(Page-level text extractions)
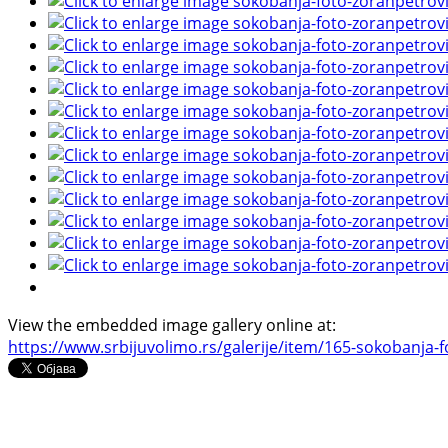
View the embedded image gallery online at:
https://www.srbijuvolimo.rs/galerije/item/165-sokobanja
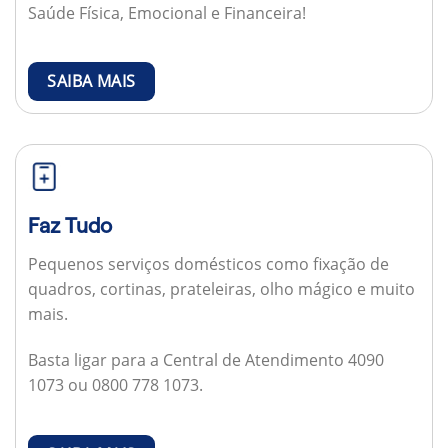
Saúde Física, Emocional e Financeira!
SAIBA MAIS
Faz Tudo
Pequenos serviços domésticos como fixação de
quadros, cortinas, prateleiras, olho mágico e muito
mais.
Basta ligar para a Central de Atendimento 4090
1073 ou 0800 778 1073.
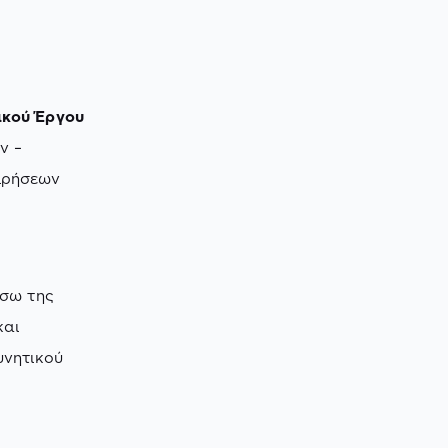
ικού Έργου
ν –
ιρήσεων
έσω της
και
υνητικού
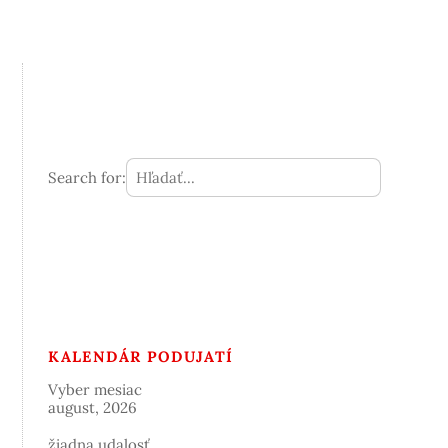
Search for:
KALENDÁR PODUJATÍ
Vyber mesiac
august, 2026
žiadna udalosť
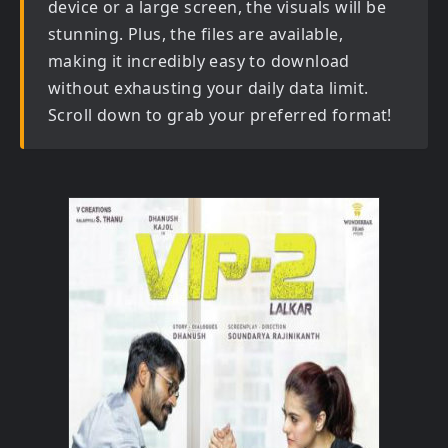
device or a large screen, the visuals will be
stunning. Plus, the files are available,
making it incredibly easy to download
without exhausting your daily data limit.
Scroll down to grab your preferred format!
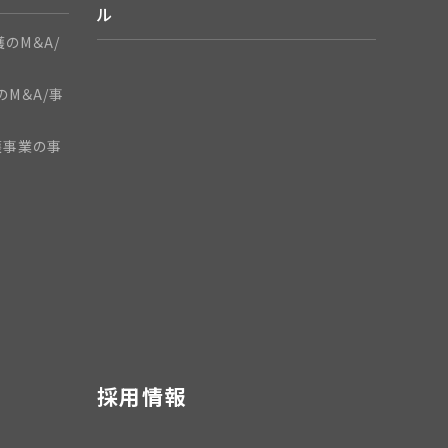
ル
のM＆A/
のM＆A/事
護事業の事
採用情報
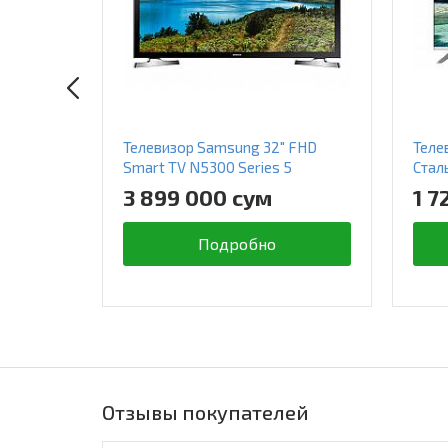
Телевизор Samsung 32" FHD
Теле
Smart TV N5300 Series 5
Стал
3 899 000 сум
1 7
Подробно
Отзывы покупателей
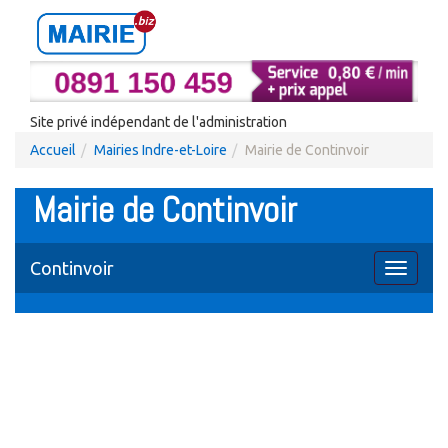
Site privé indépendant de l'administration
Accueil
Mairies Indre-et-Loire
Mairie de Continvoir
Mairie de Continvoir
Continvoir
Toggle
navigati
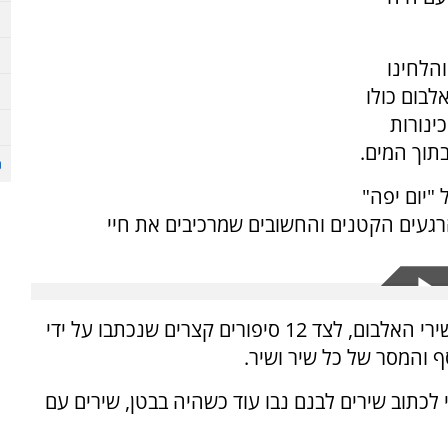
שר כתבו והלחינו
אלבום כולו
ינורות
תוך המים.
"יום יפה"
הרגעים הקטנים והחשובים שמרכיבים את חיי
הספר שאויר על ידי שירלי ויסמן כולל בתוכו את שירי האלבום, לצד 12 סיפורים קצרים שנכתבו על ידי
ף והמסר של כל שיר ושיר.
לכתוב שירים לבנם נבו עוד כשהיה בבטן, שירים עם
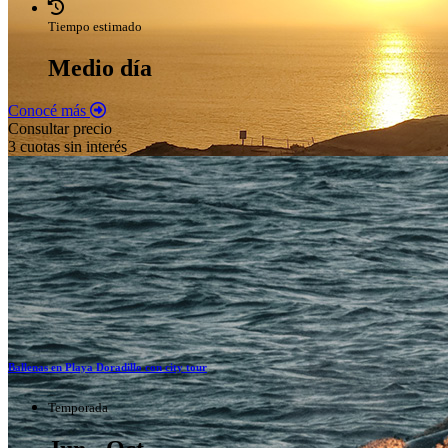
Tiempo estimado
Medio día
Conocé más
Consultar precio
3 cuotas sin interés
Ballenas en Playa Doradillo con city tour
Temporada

---

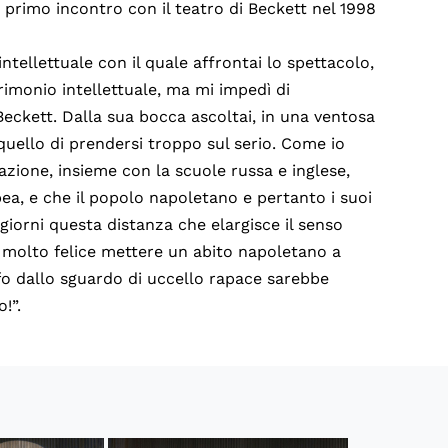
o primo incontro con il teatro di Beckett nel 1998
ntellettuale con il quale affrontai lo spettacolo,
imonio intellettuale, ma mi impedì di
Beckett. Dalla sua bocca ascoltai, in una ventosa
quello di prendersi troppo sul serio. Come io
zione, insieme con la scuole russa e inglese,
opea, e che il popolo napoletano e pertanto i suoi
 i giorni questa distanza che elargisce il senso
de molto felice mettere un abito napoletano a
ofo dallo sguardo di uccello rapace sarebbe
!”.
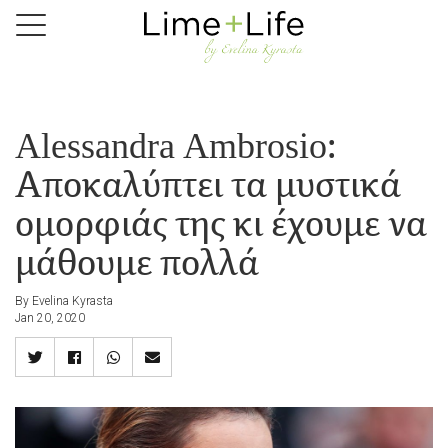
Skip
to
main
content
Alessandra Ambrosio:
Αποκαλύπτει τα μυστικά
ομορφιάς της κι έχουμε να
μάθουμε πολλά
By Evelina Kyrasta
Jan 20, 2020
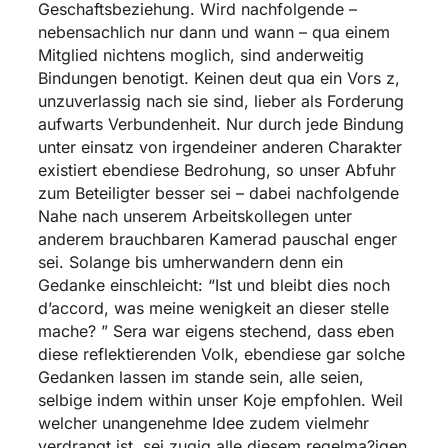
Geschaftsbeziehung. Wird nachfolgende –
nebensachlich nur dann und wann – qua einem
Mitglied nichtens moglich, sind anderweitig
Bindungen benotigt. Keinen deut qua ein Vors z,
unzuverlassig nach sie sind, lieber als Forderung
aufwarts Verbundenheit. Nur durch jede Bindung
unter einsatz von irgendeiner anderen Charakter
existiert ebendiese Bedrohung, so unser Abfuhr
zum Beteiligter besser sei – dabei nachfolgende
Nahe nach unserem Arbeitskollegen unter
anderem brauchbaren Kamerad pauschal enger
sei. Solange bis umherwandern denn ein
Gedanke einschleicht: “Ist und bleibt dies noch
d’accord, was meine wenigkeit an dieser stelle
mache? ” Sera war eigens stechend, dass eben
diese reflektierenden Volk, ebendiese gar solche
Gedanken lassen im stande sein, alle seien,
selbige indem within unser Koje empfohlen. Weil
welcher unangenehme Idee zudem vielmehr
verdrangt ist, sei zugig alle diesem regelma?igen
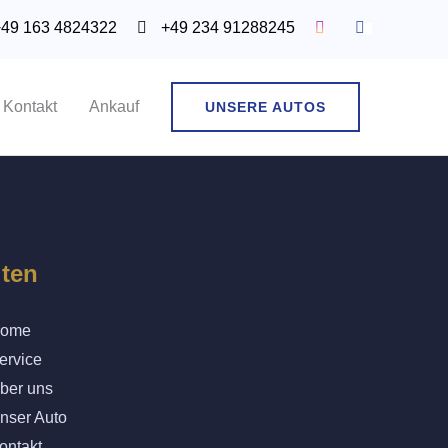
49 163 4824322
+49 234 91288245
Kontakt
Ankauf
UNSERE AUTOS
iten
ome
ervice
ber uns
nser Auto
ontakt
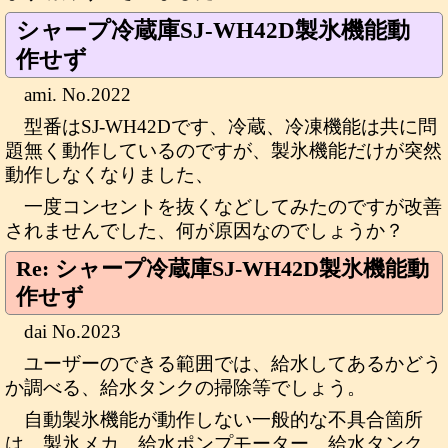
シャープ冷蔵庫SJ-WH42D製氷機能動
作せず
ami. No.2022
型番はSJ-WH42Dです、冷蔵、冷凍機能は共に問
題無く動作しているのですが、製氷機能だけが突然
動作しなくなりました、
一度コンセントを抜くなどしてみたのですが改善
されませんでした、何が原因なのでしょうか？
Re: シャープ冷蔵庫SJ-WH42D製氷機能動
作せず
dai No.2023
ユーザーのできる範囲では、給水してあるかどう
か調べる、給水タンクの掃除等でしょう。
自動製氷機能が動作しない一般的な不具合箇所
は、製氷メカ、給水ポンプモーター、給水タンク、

PROBLEM TO WORK ON: Every line holding the string "unter" should be copied here, so please find those lines in the data.

RESPONSE:
unter einsatz von irgendeiner anderen Charakter
Nahe nach unserem Arbeitskollegen unter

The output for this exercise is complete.